■ ENTRIES SHOWN ■
- - - - - - -

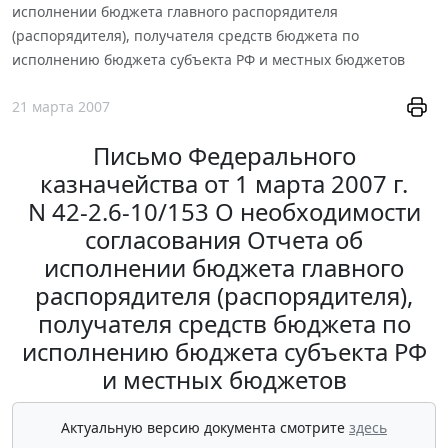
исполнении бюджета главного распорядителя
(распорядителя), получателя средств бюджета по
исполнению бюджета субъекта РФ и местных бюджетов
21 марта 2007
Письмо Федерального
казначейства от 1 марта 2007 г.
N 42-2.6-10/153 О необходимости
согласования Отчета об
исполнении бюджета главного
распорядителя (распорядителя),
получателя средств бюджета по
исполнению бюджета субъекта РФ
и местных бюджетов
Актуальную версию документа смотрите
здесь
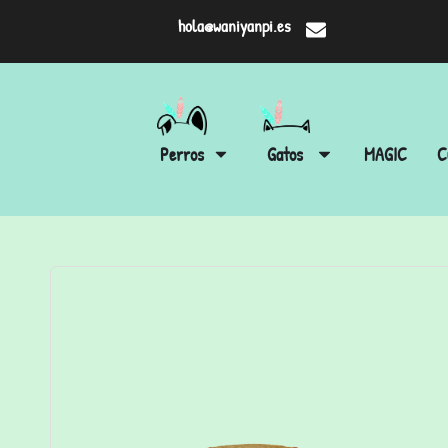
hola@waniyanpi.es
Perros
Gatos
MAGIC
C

- - - - - - -

Replicate the material above verbatim; images stay out of the copy.

исполнении бюджета главного распорядителя
(распорядителя), получателя средств бюджета по
исполнению бюджета субъекта РФ и местных бюджетов
21 марта 2007
Письмо Федерального
казначейства от 1 марта 2007 г.
N 42-2.6-10/153 О необходимости
согласования Отчета об
исполнении бюджета главного
распорядителя (распорядителя),
получателя средств бюджета по
исполнению бюджета субъекта РФ
и местных бюджетов
Актуальную версию документа смотрите
здесь
hola@waniyanpi.es
Perros
Gatos
MAGIC
C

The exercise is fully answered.